Transcribe the material from its first line onward, ending with the line that contains "6 min čtení" and adding nothing beyond it.

• _Source material_:

——

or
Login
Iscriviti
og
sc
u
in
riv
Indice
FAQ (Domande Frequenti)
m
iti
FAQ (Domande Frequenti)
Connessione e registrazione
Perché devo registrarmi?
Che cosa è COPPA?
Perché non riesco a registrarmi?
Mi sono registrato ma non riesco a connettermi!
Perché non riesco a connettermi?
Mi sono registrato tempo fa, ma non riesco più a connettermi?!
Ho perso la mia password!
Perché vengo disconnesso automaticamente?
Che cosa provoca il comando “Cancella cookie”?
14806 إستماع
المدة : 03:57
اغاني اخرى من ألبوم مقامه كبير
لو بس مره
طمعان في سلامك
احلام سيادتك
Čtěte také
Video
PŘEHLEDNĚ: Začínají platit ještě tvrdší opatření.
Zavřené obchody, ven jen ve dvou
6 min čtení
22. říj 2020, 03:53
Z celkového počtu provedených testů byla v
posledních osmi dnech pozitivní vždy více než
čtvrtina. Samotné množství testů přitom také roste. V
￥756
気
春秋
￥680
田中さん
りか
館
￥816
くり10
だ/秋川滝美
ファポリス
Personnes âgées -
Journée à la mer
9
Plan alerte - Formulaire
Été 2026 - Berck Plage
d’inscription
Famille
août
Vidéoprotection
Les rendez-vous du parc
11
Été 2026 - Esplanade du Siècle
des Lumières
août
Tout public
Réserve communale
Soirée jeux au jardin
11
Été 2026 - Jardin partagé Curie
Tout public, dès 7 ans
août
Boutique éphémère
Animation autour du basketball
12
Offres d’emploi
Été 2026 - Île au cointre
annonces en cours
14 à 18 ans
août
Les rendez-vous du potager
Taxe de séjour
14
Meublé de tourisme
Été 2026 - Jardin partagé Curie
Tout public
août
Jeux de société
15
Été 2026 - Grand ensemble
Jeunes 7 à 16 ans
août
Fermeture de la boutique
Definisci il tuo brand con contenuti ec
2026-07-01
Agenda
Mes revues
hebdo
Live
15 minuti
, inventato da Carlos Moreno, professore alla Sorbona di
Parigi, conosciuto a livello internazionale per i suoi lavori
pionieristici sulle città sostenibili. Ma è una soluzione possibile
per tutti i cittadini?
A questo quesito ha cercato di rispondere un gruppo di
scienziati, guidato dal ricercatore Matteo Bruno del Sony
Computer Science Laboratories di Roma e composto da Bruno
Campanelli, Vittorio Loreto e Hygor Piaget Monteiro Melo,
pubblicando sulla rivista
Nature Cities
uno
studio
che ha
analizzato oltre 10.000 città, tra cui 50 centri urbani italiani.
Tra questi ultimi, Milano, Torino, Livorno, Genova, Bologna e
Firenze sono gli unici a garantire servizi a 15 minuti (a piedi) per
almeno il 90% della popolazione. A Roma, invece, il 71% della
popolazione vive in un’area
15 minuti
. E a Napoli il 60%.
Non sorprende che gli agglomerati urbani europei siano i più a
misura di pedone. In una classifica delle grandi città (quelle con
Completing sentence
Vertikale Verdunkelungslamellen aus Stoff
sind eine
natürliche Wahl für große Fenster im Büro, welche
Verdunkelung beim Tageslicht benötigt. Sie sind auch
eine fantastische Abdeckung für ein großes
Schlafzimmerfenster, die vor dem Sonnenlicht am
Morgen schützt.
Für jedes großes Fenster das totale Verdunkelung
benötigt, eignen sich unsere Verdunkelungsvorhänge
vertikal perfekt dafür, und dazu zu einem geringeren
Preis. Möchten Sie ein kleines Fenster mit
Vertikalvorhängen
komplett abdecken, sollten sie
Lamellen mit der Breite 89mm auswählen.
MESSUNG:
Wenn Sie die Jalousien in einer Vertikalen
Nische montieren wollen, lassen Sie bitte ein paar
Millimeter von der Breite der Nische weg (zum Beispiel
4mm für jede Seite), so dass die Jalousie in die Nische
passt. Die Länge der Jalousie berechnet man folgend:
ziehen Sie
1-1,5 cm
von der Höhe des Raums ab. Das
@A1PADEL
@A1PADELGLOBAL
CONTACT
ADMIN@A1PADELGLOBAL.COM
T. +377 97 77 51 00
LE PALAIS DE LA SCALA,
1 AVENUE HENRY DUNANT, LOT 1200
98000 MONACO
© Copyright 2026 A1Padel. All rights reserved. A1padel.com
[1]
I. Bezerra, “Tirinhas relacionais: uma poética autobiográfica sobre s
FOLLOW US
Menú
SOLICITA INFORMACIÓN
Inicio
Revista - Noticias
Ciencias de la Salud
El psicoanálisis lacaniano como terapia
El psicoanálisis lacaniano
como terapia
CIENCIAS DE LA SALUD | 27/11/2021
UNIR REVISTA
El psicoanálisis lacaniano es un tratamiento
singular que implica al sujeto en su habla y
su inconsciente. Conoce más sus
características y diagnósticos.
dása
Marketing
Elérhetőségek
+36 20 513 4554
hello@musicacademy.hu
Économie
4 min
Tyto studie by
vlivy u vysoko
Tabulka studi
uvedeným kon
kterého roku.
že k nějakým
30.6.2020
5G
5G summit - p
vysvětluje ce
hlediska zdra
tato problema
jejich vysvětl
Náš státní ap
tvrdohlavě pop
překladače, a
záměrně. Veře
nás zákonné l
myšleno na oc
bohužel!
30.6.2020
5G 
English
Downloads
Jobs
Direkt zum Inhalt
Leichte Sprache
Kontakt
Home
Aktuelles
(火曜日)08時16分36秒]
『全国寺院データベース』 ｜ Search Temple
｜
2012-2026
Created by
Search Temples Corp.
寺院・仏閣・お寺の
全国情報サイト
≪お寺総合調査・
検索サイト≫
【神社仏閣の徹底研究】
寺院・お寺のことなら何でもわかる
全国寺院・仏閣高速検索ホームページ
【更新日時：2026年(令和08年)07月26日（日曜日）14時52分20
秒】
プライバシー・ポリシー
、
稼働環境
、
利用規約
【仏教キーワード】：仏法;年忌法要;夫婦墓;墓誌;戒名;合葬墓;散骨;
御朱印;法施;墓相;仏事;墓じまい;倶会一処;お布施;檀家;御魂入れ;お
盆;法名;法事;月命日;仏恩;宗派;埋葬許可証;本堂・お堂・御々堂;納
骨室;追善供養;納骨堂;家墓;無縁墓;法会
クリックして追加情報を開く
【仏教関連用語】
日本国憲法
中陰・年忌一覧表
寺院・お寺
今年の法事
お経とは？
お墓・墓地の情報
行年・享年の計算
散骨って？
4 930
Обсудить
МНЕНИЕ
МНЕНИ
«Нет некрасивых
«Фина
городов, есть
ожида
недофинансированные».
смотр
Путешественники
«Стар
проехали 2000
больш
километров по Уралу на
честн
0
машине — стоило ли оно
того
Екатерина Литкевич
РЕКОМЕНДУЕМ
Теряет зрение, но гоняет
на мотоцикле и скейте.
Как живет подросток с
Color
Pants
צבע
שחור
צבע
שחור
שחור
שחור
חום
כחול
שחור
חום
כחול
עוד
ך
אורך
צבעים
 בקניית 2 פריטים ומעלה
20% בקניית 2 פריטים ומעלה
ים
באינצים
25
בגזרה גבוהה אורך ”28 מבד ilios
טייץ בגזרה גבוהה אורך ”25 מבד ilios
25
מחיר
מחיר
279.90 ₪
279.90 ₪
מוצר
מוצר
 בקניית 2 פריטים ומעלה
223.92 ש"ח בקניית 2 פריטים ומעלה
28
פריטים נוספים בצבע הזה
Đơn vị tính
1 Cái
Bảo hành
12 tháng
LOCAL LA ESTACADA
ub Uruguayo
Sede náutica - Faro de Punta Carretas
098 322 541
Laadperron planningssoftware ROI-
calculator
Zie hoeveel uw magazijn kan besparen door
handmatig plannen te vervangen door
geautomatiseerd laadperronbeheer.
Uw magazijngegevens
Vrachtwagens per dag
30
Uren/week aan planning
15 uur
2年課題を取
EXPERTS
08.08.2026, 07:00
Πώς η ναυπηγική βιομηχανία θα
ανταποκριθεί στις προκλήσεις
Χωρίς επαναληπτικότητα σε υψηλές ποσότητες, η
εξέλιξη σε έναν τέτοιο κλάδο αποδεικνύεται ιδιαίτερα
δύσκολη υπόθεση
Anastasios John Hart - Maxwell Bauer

——

• _Result of the exercise_:
or
Login
Iscriviti
og
sc
u
in
riv
Indice
FAQ (Domande Frequenti)
m
iti
FAQ (Domande Frequenti)
Connessione e registrazione
Perché devo registrarmi?
Che cosa è COPPA?
Perché non riesco a registrarmi?
Mi sono registrato ma non riesco a connettermi!
Perché non riesco a connettermi?
Mi sono registrato tempo fa, ma non riesco più a connettermi?!
Ho perso la mia password!
Perché vengo disconnesso automaticamente?
Che cosa provoca il comando “Cancella cookie”?
14806 إستماع
المدة : 03:57
اغاني اخرى من ألبوم مقامه كبير
لو بس مره
طمعان في سلامك
احلام سيادتك
Čtěte také
Video
PŘEHLEDNĚ: Začínají platit ještě tvrdší opatření.
Zavřené obchody, ven jen ve dvou
6 min čtení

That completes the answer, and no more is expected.